You cannot name a hard deadline, but you can name a working window, and the useful shift is to stop asking “how long should I wait” and start asking “how long until silence means no.” Google estimates a new page or site can take about a week to start getting crawled and indexed, and that with meaningful changes the reprocessing can run from days to several weeks. So the window is measured in weeks, not hours, and refreshing the report daily tells you nothing.
What sets the length of that window is how discoverable the page is and how often Google crawls it, not a universal timer. A page linked from pages Google crawls frequently, and sitting in your sitemap, gets looked at sooner. A page that is barely linked, deep in the site, or on a domain Google visits rarely will wait longer simply because it takes longer to be reached and reconsidered.

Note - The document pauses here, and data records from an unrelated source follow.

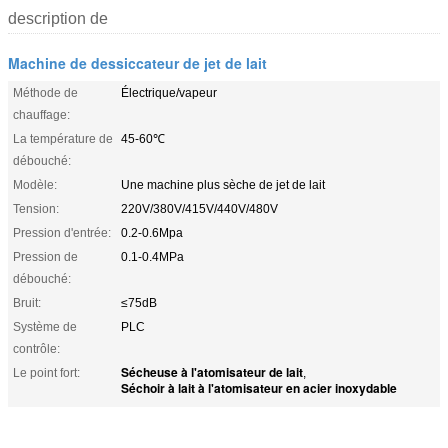
description de
Machine de dessiccateur de jet de lait
Méthode de
Électrique/vapeur
chauffage:
La température de
45-60℃
débouché:
Modèle:
Une machine plus sèche de jet de lait
Tension:
220V/380V/415V/440V/480V
Pression d'entrée:
0.2-0.6Mpa
Pression de
0.1-0.4MPa
débouché:
Bruit:
≤75dB
Système de
PLC
contrôle:
Sécheuse à l'atomisateur de lait
Le point fort:
,
Séchoir à lait à l'atomisateur en acier inoxydable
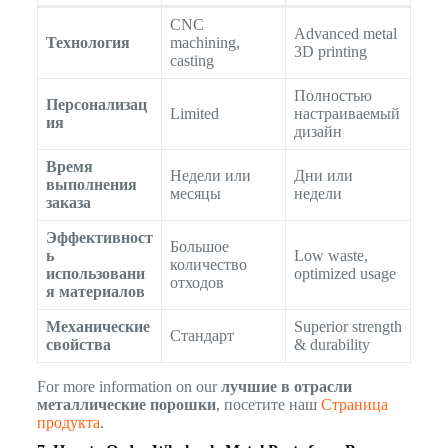
CNC
Advanced metal
Технология
machining,
3D printing
casting
Полностью
Персонализац
Limited
настраиваемый
ия
дизайн
Время
Недели или
Дни или
выполнения
месяцы
недели
заказа
Эффективност
Большое
ь
Low waste,
количество
использовани
optimized usage
отходов
я материалов
Механические
Superior strength
Стандарт
свойства
& durability
For more information on our
лучшие в отрасли
металлические порошки
, посетите наш
Страница
продукта
.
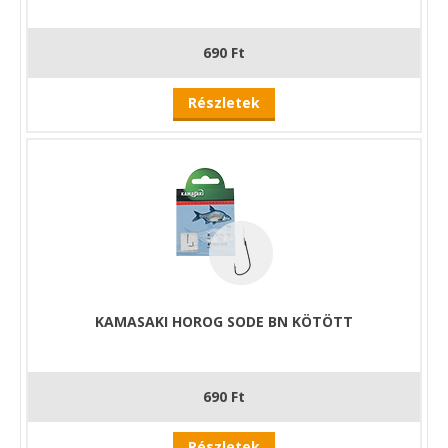
690 Ft
Részletek
KAMASAKI HOROG SODE BN KÖTÖTT
690 Ft
Részletek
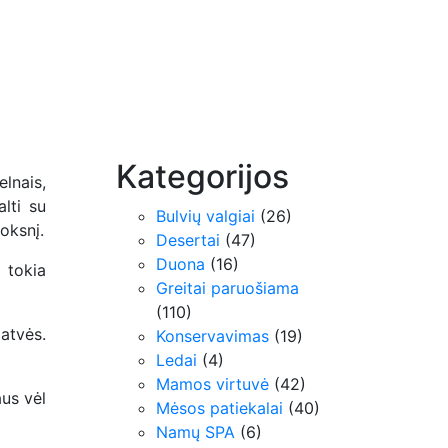
Kategorijos
lnais,
lti su
Bulvių valgiai
(26)
uoksnį.
Desertai
(47)
Duona
(16)
 tokia
Greitai paruošiama
(110)
 atvės.
Konservavimas
(19)
Ledai
(4)
Mamos virtuvė
(42)
aus vėl
Mėsos patiekalai
(40)
Namų SPA
(6)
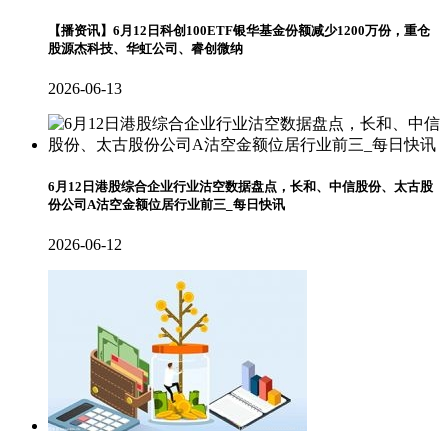
【播资讯】6月12日科创100ETF银华基金份额减少1200万份，重仓
股源杰科技、华虹公司、睿创微纳
2026-06-13
6月12日港股综合企业行业沽空数据盘点，长和、中信股份、太古股
份公司A沽空金额位居行业前三_每日快讯
2026-06-12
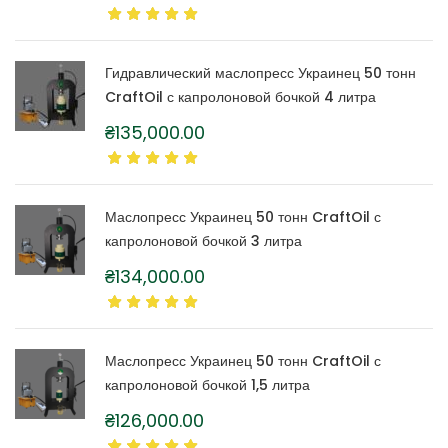
Гидравлический маслопресс Украинец 50 тонн
CraftOil с капролоновой бочкой 4 литра
₴
135,000.00
Маслопресс Украинец 50 тонн CraftOil с
капролоновой бочкой 3 литра
₴
134,000.00
Маслопресс Украинец 50 тонн CraftOil с
капролоновой бочкой 1,5 литра
₴
126,000.00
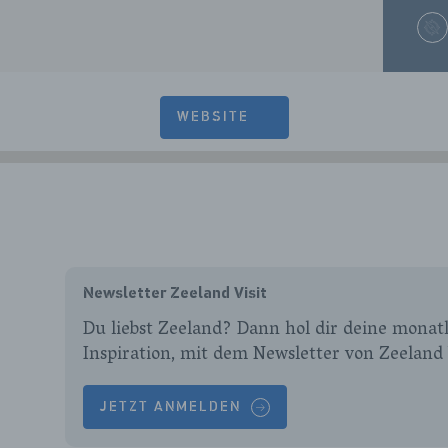
WEBSITE
Newsletter Zeeland Visit
Du liebst Zeeland? Dann hol dir deine monatl
Inspiration, mit dem Newsletter von Zeeland 
JETZT ANMELDEN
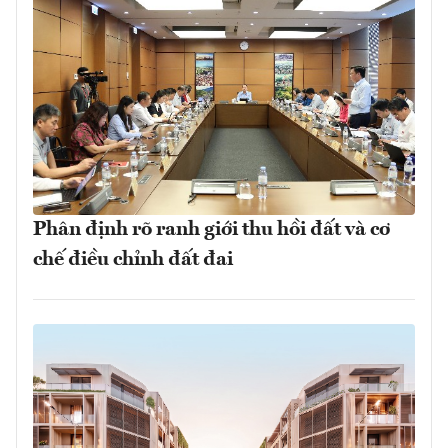
Phân định rõ ranh giới thu hồi đất và cơ
chế điều chỉnh đất đai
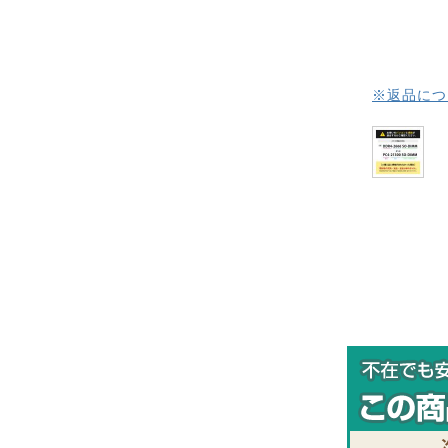
※返品につ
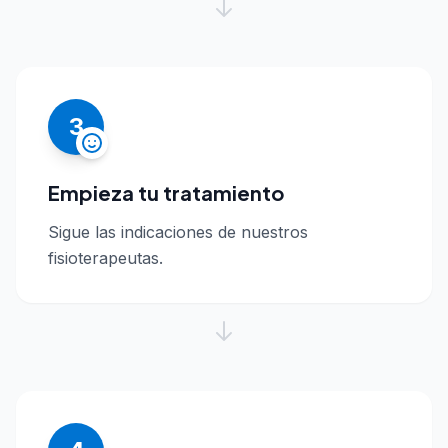
3
Empieza tu tratamiento
Sigue las indicaciones de nuestros
fisioterapeutas.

The same calendar time means different things depending on whether the page was easy or hard for Google to get to.
So the window is best treated as a working estimate. For a normally linked page on a site Google crawls regularly, a few weeks is a reasonable span to give it before reading the silence as a verdict. If the page is new and reachable and several weeks pass with no indexing, that is usually Google telling you the page did not clear its value bar, not that it has not gotten around to it. The wait has turned into an answer.
Set the window before you start watching, rather than judging day by day. Confirm the page is reachable and in the sitemap, give it those few weeks, and if it still has not indexed by the end of that span, treat the non-indexing as the result and look at the page’s value and uniqueness. That is more useful than either panicking on day three or waiting indefinitely for a result that has already arrived.